Strange and Wondrous: Prints of India from the Robert J. Del Bontà Collection

As global travel boomed from the sixteenth to the twentieth century, Europeans and Americans became increasingly fascinated with Indian culture. Merchants, soldiers, and missionaries documented their visits to India and other foreign lands in illustrated accounts. Created using such techniques as engraving, aquatint, lithography, and photogravure, these subjects and designs were easily duplicated, and copies circulated widely. Publishers regularly edited, amended, or simply reprinted them in publications as varied as atlases, memoirs, and history books.

The spread of these images led to broader knowledge and interest in Indian culture—but also to the creation and proliferation of negative stereotypes. Ascetics, or religious figures who renounce material comforts, were depicted over the years as supernatural beings, devout penitents, militants, tricksters, and beggars. Religious ceremonies were interpreted within a Christian framework instead of a Hindu one, leading to misconceptions of devotees as sinners or fanatics. With the aid of Indian art, deities were catalogued as lovers, drug users, and creators of the cosmos, which fed generalizations of India as a sensual, spiritual land.
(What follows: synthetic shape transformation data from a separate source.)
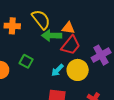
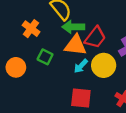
orange cross: (12, 26) -> (31, 29), moved, turned 35
orange triangle: (68, 28) -> (75, 45), moved, size x1.5

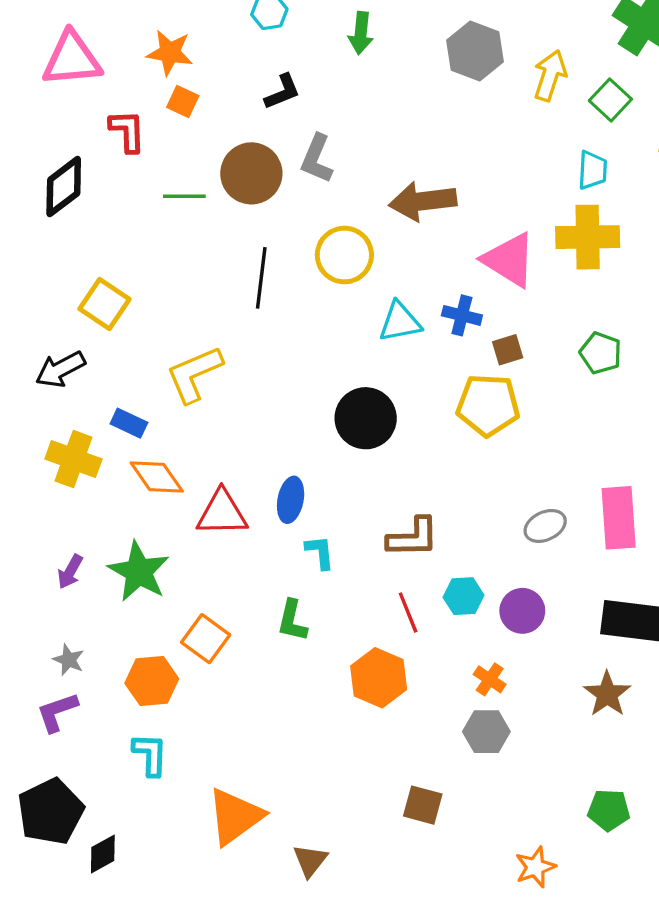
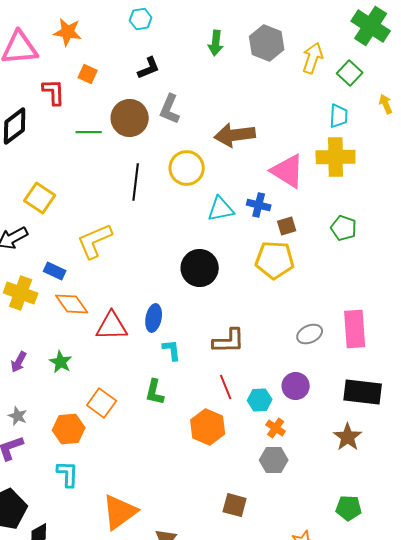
green arrow: (361, 33) -> (216, 43), moved
orange star: (170, 53) -> (68, 32), moved
green star: (139, 572) -> (61, 362), size x0.6
cyan hexagon: (464, 596) -> (260, 400), moved

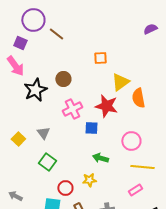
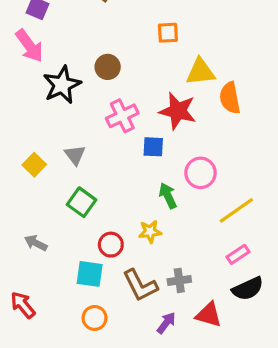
yellow triangle: (120, 82) -> (201, 72), turned 30
pink circle: (131, 141) -> (201, 173), moved
green arrow: (100, 158) -> (168, 196), turned 49
yellow line: (142, 167) -> (236, 210), turned -40
pink rectangle: (135, 190) -> (238, 254), moved
gray arrow: (15, 196) -> (36, 243), moved

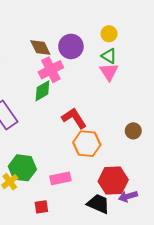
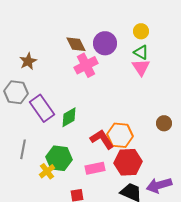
green diamond: (42, 91) -> (69, 117), moved
red L-shape: (74, 118) -> (102, 139), moved
red hexagon: (113, 181) -> (128, 162), moved
purple arrow: (128, 196) -> (159, 185), size x1.4

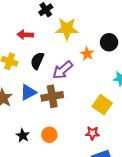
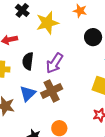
black circle: (109, 42) -> (93, 37), moved
orange star: (87, 54) -> (80, 11), moved

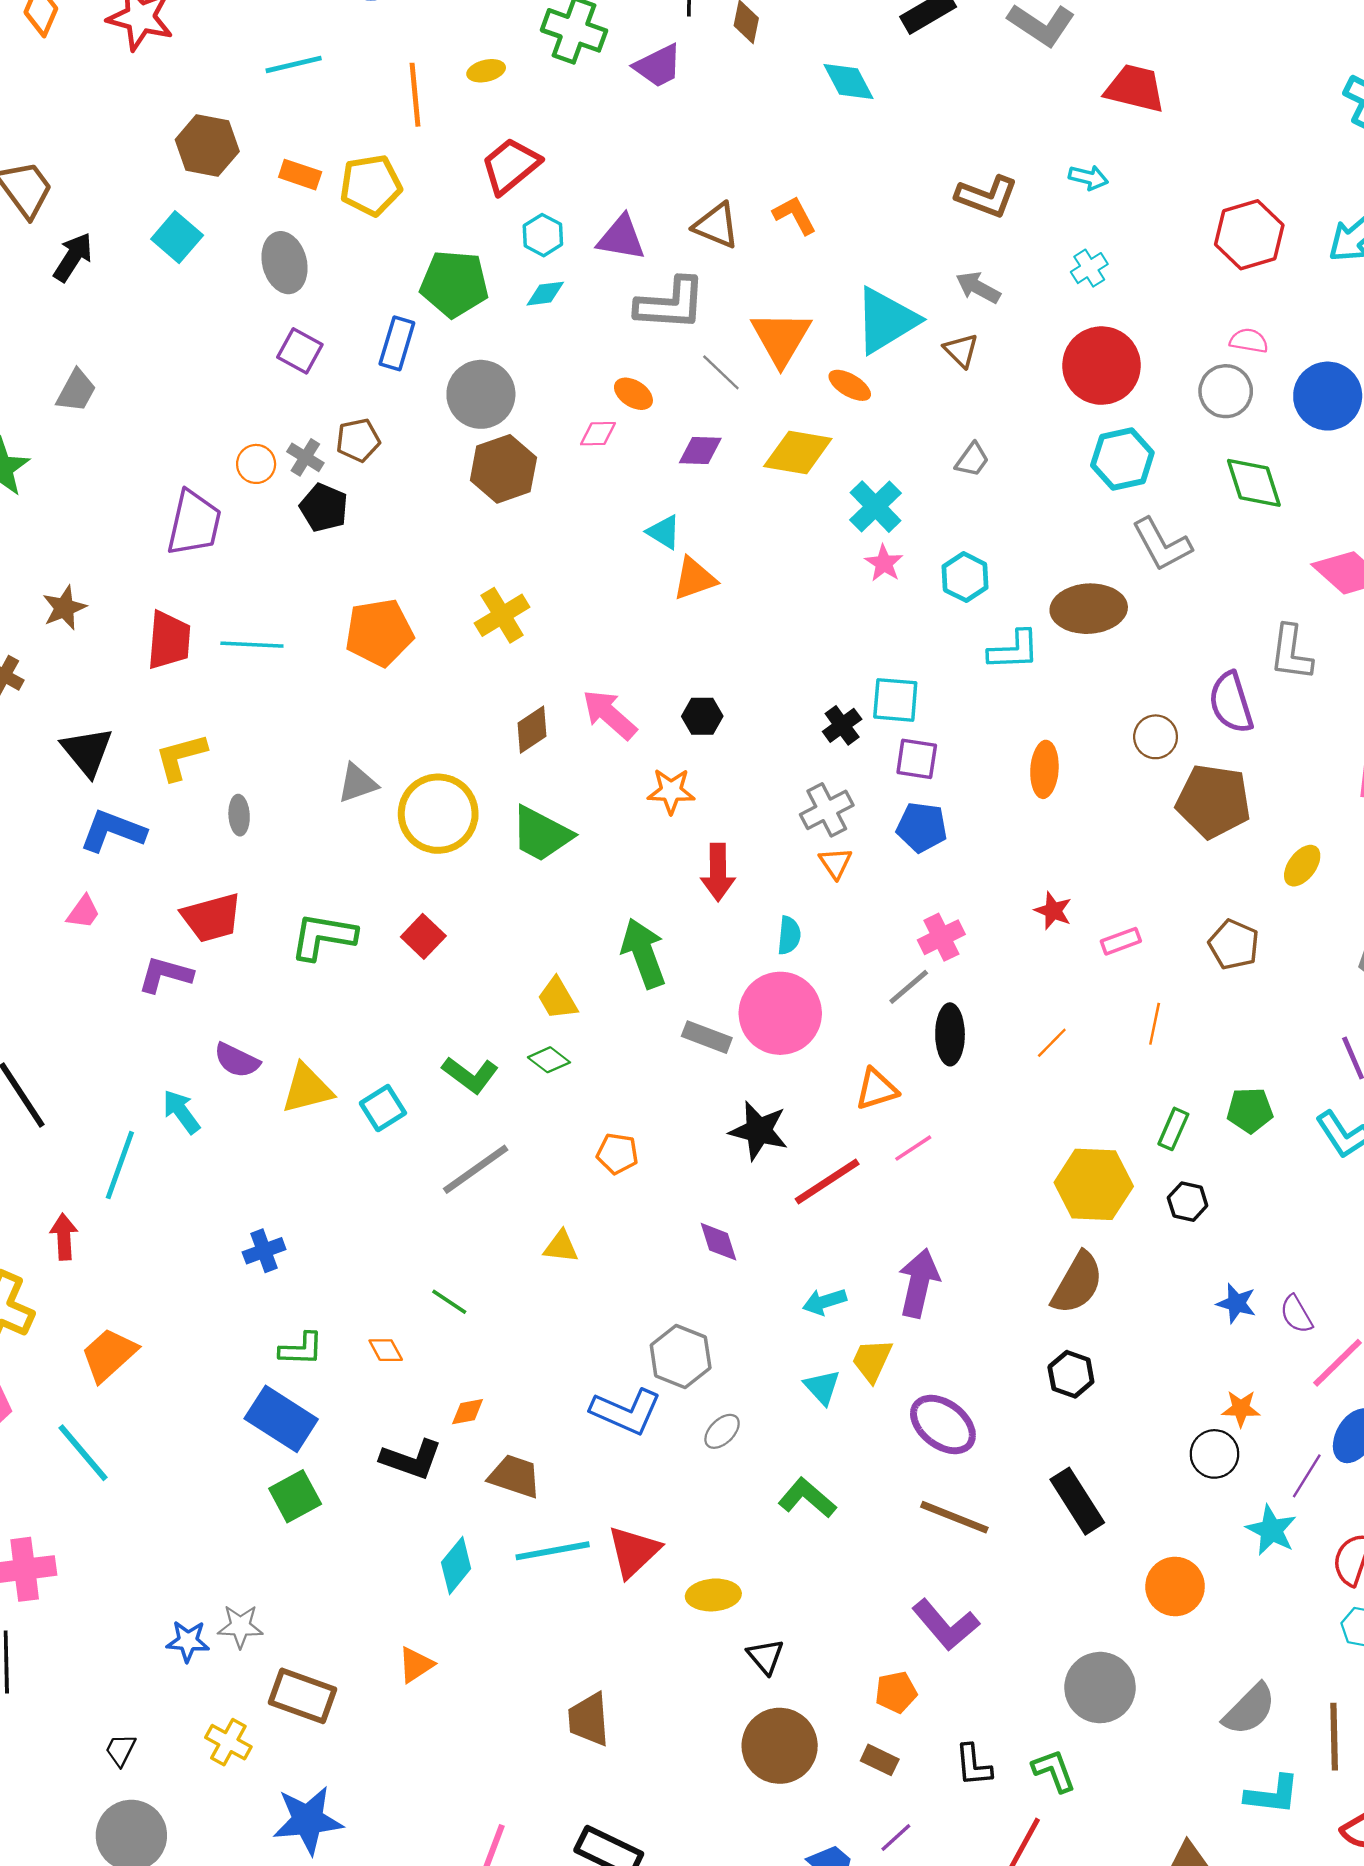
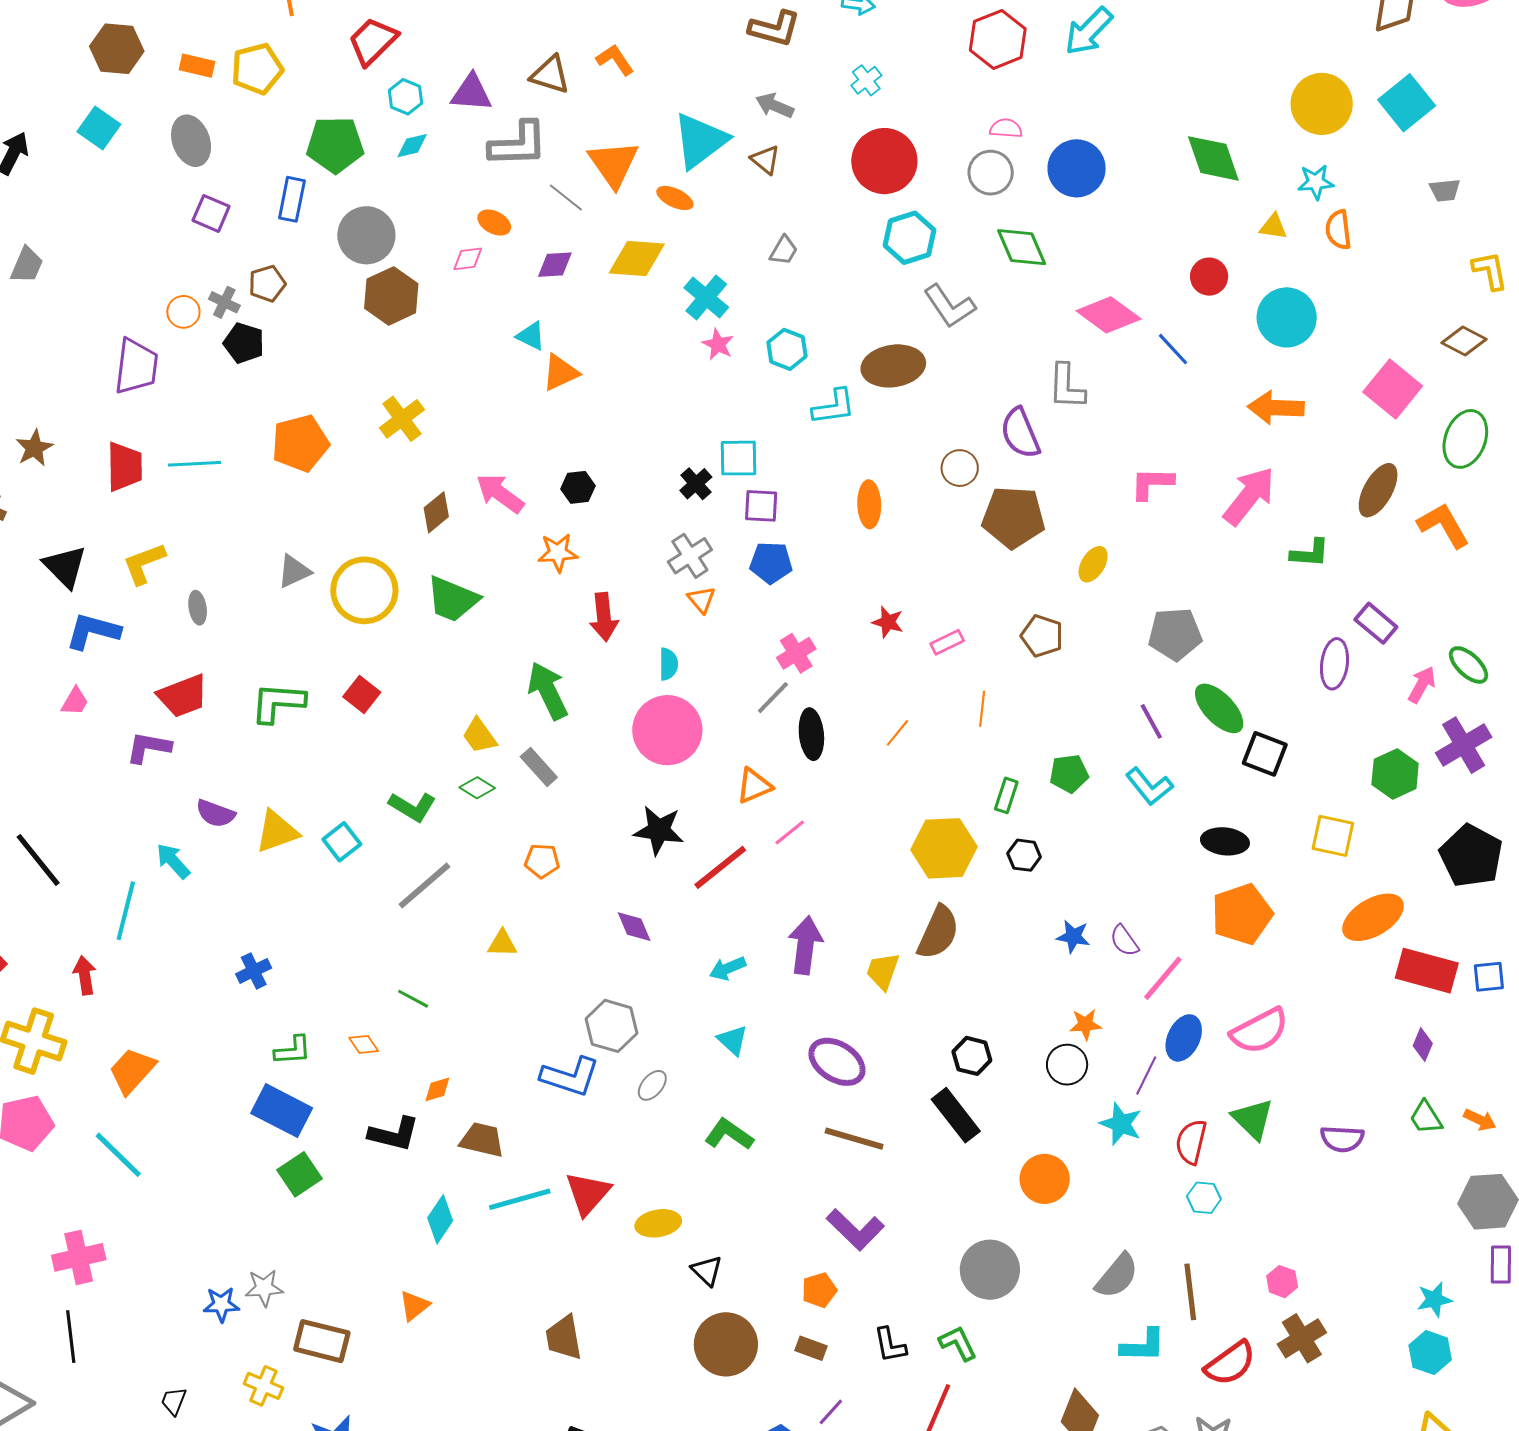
gray rectangle: (707, 1037) -> (539, 767), moved, turned 33
yellow trapezoid: (872, 1360) -> (883, 971), moved
black hexagon: (1071, 1374) -> (972, 1056), moved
The fifty artworks in Strange and Wondrous, from the encyclopedic Robert J. Del Bontà collection, show how certain ascetics and Hindu practices became emblems for all that Europeans and Americans found exotic, repulsive, or remarkable in India. By tracing how these images were interpreted and reproduced over time, the exhibition also demonstrates how perceptions of Indian culture shifted through the centuries, from the Enlightenment to the colonial period and Christian missionary movement, and into modernity. Together these prints reveal structures of the European and American imagination as much as they encapsulate conceptions of India.